Problem statement> The lines to copy from the listing below are those that contain the string "Nuotoliniai".
━━━━
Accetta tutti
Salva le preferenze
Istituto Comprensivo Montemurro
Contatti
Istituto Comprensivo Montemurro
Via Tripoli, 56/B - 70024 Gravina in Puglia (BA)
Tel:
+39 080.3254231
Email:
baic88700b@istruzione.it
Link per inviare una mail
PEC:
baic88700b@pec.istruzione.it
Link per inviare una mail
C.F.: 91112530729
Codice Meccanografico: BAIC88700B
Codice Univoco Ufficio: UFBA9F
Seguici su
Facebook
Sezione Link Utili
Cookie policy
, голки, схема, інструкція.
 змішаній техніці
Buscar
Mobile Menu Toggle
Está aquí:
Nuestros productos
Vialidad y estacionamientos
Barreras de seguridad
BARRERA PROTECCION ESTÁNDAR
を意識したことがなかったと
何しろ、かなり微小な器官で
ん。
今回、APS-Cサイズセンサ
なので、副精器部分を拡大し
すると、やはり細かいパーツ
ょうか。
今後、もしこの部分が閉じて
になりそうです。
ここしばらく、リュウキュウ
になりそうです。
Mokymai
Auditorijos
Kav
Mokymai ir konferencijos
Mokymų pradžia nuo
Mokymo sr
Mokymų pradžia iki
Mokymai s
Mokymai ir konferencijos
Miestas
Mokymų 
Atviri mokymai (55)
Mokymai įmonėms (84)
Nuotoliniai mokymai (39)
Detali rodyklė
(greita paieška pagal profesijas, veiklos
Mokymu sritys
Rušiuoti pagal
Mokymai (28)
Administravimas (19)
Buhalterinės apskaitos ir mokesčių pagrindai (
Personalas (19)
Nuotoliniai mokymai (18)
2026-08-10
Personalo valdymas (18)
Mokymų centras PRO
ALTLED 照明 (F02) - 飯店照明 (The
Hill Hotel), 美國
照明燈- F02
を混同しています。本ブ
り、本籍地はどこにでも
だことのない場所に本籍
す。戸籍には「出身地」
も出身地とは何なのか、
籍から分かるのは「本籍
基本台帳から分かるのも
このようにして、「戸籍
━━━━
Response to this task>
Nuotoliniai mokymai (39)
Nuotoliniai mokymai (18)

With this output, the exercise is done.